──────── Data under study

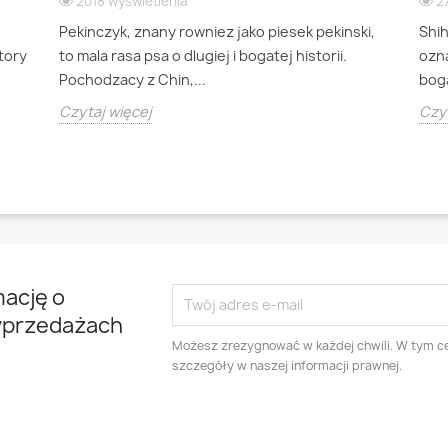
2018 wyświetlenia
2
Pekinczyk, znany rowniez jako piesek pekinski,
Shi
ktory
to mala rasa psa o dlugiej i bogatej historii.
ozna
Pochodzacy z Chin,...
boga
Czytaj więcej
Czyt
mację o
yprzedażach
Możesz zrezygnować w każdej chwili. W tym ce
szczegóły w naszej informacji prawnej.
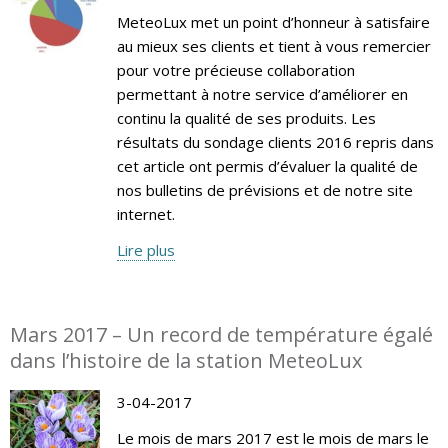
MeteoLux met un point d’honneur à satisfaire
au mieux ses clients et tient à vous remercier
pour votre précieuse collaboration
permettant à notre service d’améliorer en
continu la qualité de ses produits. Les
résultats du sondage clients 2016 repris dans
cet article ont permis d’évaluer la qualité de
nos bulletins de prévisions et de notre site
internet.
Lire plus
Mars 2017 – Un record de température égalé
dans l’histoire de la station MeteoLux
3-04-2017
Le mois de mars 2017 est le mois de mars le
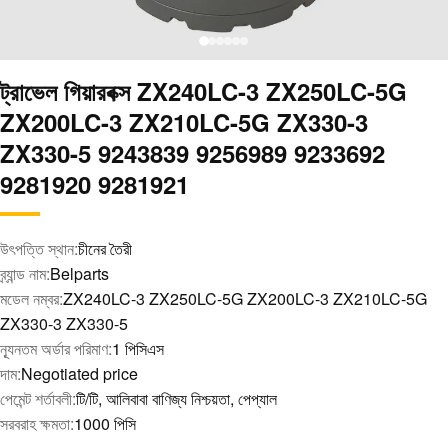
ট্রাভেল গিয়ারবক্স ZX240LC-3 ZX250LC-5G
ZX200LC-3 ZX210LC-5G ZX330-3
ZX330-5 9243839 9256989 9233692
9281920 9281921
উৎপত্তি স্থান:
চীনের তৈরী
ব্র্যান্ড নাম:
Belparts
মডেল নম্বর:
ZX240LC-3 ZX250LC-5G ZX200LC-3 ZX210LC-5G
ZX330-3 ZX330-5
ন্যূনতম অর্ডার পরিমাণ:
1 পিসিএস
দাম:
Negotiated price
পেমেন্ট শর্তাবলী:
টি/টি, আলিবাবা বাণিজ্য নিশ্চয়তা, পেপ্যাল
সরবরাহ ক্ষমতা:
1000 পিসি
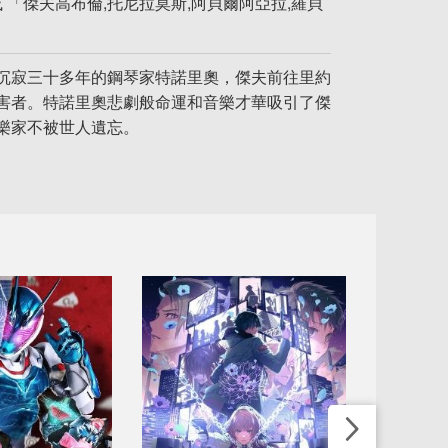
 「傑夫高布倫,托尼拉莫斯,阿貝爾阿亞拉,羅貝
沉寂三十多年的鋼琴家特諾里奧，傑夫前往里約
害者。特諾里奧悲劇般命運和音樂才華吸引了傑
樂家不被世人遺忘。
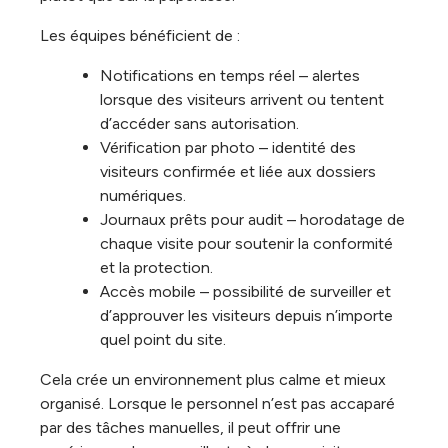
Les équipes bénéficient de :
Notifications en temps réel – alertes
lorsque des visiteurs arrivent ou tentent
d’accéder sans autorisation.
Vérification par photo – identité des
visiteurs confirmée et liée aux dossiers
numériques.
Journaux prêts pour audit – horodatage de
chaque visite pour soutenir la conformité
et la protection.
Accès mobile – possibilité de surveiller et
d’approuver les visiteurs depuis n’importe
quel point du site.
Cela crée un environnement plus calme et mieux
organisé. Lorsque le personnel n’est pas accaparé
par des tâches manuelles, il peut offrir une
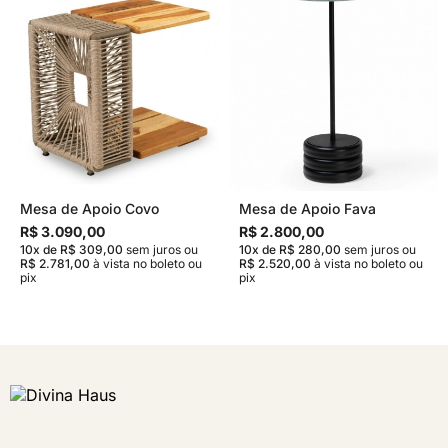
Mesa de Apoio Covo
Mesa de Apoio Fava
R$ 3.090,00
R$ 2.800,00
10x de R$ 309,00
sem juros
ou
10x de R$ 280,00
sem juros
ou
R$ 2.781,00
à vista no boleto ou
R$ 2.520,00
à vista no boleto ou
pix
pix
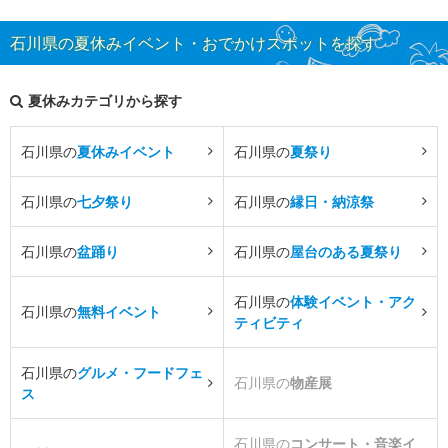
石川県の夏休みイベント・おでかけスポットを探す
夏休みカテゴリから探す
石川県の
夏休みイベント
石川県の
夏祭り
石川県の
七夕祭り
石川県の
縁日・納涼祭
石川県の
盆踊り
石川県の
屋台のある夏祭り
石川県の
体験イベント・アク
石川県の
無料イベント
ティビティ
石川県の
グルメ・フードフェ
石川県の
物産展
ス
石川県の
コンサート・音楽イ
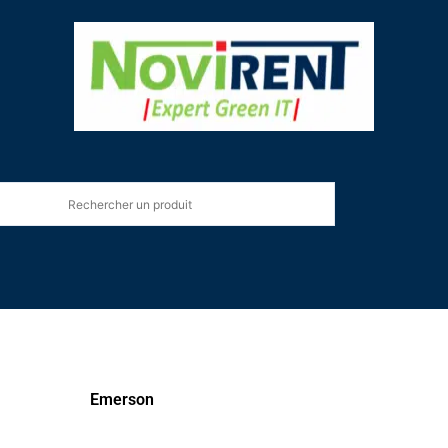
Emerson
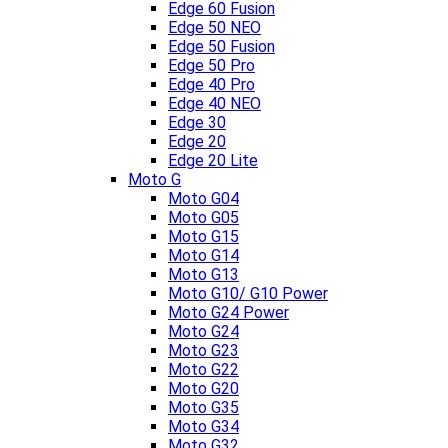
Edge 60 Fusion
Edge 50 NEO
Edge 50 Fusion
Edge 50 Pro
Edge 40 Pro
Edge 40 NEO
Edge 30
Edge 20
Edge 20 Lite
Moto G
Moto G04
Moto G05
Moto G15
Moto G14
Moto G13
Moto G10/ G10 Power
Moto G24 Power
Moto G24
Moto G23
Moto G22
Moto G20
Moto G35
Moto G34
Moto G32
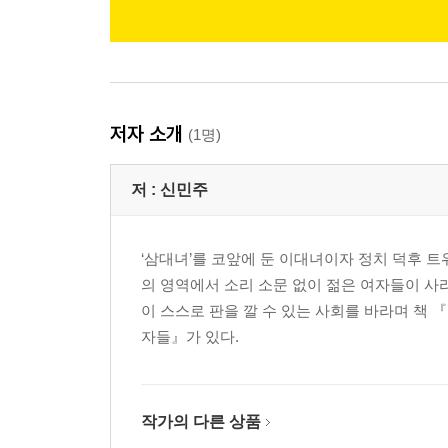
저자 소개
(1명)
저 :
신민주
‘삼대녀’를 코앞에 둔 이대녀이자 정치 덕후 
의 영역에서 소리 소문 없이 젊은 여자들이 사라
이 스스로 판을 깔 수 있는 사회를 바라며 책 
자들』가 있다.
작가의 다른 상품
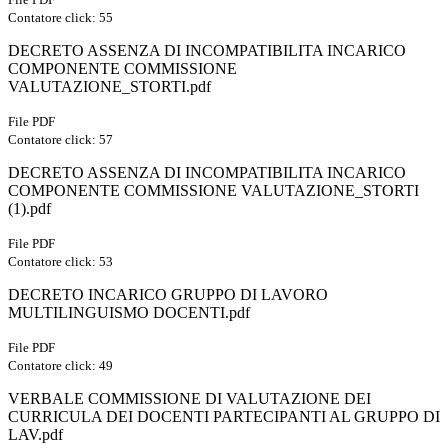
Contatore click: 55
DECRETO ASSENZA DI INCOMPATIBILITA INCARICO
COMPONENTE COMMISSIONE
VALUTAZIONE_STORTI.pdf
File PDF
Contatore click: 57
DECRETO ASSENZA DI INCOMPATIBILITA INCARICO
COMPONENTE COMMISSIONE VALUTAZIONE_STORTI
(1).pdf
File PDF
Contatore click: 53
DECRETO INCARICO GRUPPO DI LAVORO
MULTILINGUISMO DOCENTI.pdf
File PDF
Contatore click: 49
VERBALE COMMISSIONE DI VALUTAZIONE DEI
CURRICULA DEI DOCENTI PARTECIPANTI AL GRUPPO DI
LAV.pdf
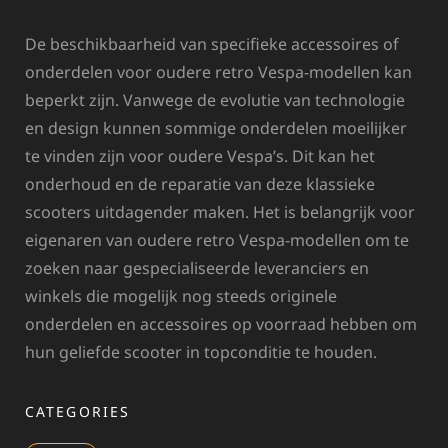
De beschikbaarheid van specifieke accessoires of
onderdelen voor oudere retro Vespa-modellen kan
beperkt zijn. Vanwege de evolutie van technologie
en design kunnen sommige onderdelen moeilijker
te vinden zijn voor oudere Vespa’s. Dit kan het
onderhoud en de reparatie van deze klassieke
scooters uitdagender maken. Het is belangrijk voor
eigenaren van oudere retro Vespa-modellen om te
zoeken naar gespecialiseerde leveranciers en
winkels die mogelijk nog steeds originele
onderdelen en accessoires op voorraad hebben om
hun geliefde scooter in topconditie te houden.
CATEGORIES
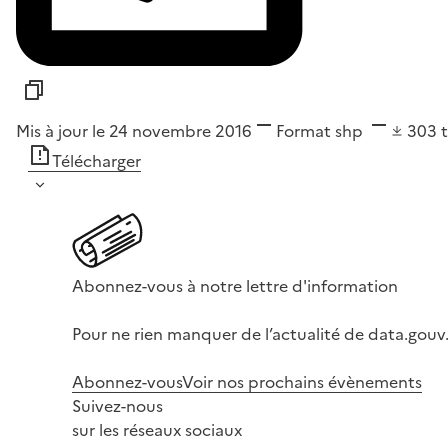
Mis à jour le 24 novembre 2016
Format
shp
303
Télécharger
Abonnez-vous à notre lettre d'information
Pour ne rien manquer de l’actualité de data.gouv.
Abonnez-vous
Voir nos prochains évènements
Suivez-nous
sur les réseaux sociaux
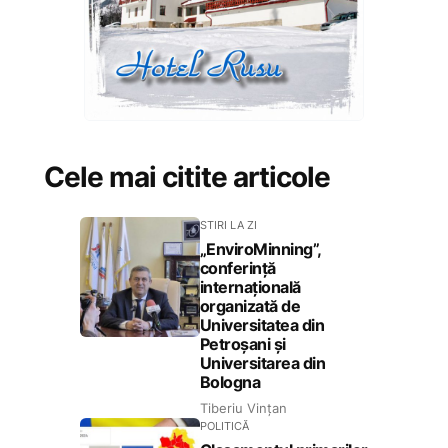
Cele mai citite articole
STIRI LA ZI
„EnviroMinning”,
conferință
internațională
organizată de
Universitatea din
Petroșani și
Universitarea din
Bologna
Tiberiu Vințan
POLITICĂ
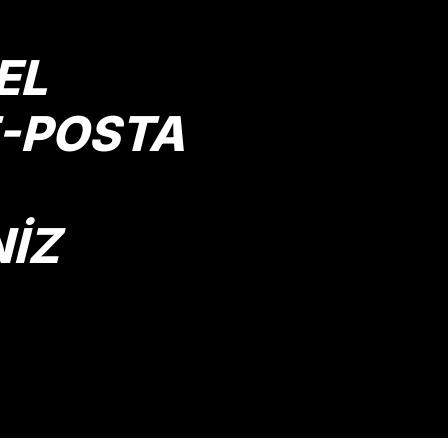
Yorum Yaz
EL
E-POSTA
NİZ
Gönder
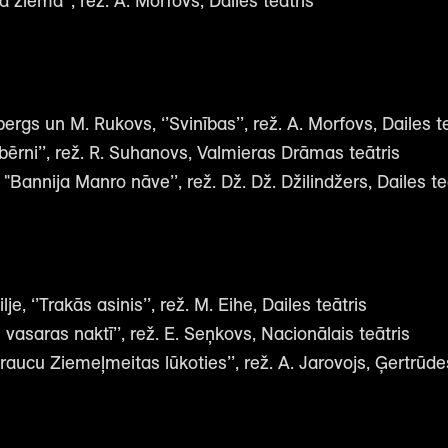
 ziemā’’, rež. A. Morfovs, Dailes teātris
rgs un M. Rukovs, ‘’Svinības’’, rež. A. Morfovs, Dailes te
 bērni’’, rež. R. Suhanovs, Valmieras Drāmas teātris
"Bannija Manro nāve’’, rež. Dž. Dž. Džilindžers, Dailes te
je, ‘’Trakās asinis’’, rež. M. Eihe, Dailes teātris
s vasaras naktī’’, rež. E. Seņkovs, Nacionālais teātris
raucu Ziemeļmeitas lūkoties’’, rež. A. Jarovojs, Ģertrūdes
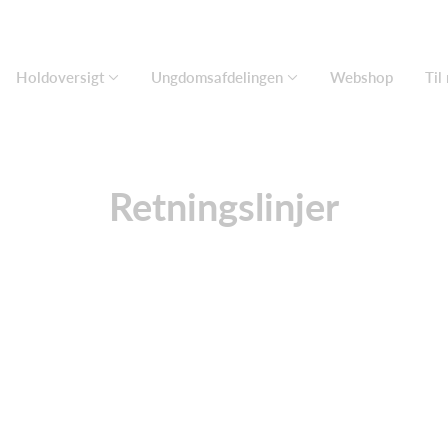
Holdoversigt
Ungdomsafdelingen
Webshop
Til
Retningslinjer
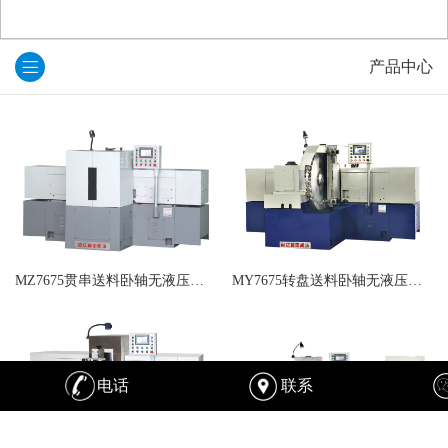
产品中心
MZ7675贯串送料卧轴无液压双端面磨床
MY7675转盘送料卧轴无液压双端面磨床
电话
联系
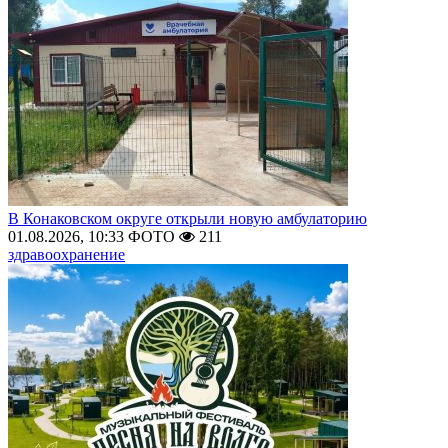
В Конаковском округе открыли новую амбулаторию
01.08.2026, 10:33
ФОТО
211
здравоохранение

────────────────

Task to complete
Give back every record exactly, dropping its pictures.

Expected answer
2018 wyświetlenia
2
Pekinczyk, znany rowniez jako piesek pekinski,
Shi
ktory
to mala rasa psa o dlugiej i bogatej historii.
ozna
Pochodzacy z Chin,...
boga
Czytaj więcej
Czyt
mację o
yprzedażach
Możesz zrezygnować w każdej chwili. W tym ce
szczegóły w naszej informacji prawnej.
MeteoLux met un point d’honneur à satisfaire
au mieux ses clients et tient à vous remercier
pour votre précieuse collaboration
permettant à notre service d’améliorer en
continu la qualité de ses produits. Les
résultats du sondage clients 2016 repris dans
cet article ont permis d’évaluer la qualité de
nos bulletins de prévisions et de notre site
internet.
Lire plus
Mars 2017 – Un record de température égalé
dans l’histoire de la station MeteoLux
3-04-2017
Le mois de mars 2017 est le mois de mars le
ট্রাভেল গিয়ারবক্স ZX240LC-3 ZX250LC-5G
ZX200LC-3 ZX210LC-5G ZX330-3
ZX330-5 9243839 9256989 9233692
9281920 9281921
উৎপত্তি স্থান:
চীনের তৈরী
ব্র্যান্ড নাম:
Belparts
মডেল নম্বর:
ZX240LC-3 ZX250LC-5G ZX200LC-3 ZX210LC-5G
ZX330-3 ZX330-5
ন্যূনতম অর্ডার পরিমাণ:
1 পিসিএস
দাম:
Negotiated price
পেমেন্ট শর্তাবলী:
টি/টি, আলিবাবা বাণিজ্য নিশ্চয়তা, পেপ্যাল
সরবরাহ ক্ষমতা:
1000 পিসি
 「傑夫高布倫,托尼拉莫斯,阿貝爾阿亞拉,羅貝
沉寂三十多年的鋼琴家特諾里奧，傑夫前往里約
害者。特諾里奧悲劇般命運和音樂才華吸引了傑
樂家不被世人遺忘。
Les équipes bénéficient de :
Notifications en temps réel – alertes
lorsque des visiteurs arrivent ou tentent
d’accéder sans autorisation.
Vérification par photo – identité des
visiteurs confirmée et liée aux dossiers
numériques.
Journaux prêts pour audit – horodatage de
chaque visite pour soutenir la conformité
et la protection.
Accès mobile – possibilité de surveiller et
d’approuver les visiteurs depuis n’importe
quel point du site.
Cela crée un environnement plus calme et mieux
organisé. Lorsque le personnel n’est pas accaparé
par des tâches manuelles, il peut offrir une
Mesa de Apoio Covo
Mesa de Apoio Fava
R$ 3.090,00
R$ 2.800,00
10x de R$ 309,00
sem juros
ou
10x de R$ 280,00
sem juros
ou
R$ 2.781,00
à vista no boleto ou
R$ 2.520,00
à vista no boleto ou
pix
pix
石川県の夏休みイベント・おでかけスポットを探す
夏休みカテゴリから探す
石川県の
夏休みイベント
石川県の
夏祭り
石川県の
七夕祭り
石川県の
縁日・納涼祭
石川県の
盆踊り
石川県の
屋台のある夏祭り
石川県の
体験イベント・アク
石川県の
無料イベント
ティビティ
石川県の
グルメ・フードフェ
石川県の
物産展
ス
石川県の
コンサート・音楽イ
Emerson
Edge 60 Fusion
Edge 50 NEO
Edge 50 Fusion
Edge 50 Pro
Edge 40 Pro
Edge 40 NEO
Edge 30
Edge 20
Edge 20 Lite
Moto G
Moto G04
Moto G05
Moto G15
Moto G14
Moto G13
Moto G10/ G10 Power
Moto G24 Power
Moto G24
Moto G23
Moto G22
Moto G20
Moto G35
Moto G34
Moto G32
저자 소개
(1명)
저 :
신민주
‘삼대녀’를 코앞에 둔 이대녀이자 정치 덕후 
의 영역에서 소리 소문 없이 젊은 여자들이 사라
이 스스로 판을 깔 수 있는 사회를 바라며 책 
자들』가 있다.
작가의 다른 상품
Contatore click: 55
DECRETO ASSENZA DI INCOMPATIBILITA INCARICO
COMPONENTE COMMISSIONE
VALUTAZIONE_STORTI.pdf
File PDF
Contatore click: 57
DECRETO ASSENZA DI INCOMPATIBILITA INCARICO
COMPONENTE COMMISSIONE VALUTAZIONE_STORTI
(1).pdf
File PDF
Contatore click: 53
DECRETO INCARICO GRUPPO DI LAVORO
MULTILINGUISMO DOCENTI.pdf
File PDF
Contatore click: 49
VERBALE COMMISSIONE DI VALUTAZIONE DEI
CURRICULA DEI DOCENTI PARTECIPANTI AL GRUPPO DI
LAV.pdf
De beschikbaarheid van specifieke accessoires of
onderdelen voor oudere retro Vespa-modellen kan
beperkt zijn. Vanwege de evolutie van technologie
en design kunnen sommige onderdelen moeilijker
te vinden zijn voor oudere Vespa’s. Dit kan het
onderhoud en de reparatie van deze klassieke
scooters uitdagender maken. Het is belangrijk voor
eigenaren van oudere retro Vespa-modellen om te
zoeken naar gespecialiseerde leveranciers en
winkels die mogelijk nog steeds originele
onderdelen en accessoires op voorraad hebben om
hun geliefde scooter in topconditie te houden.
CATEGORIES
Mis à jour le 24 novembre 2016
Format
shp
303
Télécharger
Abonnez-vous à notre lettre d'information
Pour ne rien manquer de l’actualité de data.gouv.
Abonnez-vous
Voir nos prochains évènements
Suivez-nous
sur les réseaux sociaux
Cele mai citite articole
STIRI LA ZI
„EnviroMinning”,
conferință
internațională
organizată de
Universitatea din
Petroșani și
Universitarea din
Bologna
Tiberiu Vințan
POLITICĂ
Yorum Yaz
EL
E-POSTA
NİZ
Gönder
 ziemā’’, rež. A. Morfovs, Dailes teātris
rgs un M. Rukovs, ‘’Svinības’’, rež. A. Morfovs, Dailes te
 bērni’’, rež. R. Suhanovs, Valmieras Drāmas teātris
"Bannija Manro nāve’’, rež. Dž. Dž. Džilindžers, Dailes te
je, ‘’Trakās asinis’’, rež. M. Eihe, Dailes teātris
s vasaras naktī’’, rež. E. Seņkovs, Nacionālais teātris
raucu Ziemeļmeitas lūkoties’’, rež. A. Jarovojs, Ģertrūdes
Holdoversigt
Ungdomsafdelingen
Webshop
Til
Retningslinjer
产品中心
MZ7675贯串送料卧轴无液压双端面磨床
MY7675转盘送料卧轴无液压双端面磨床
电话
联系
В Конаковском округе открыли новую амбулаторию
01.08.2026, 10:33
ФОТО
211
здравоохранение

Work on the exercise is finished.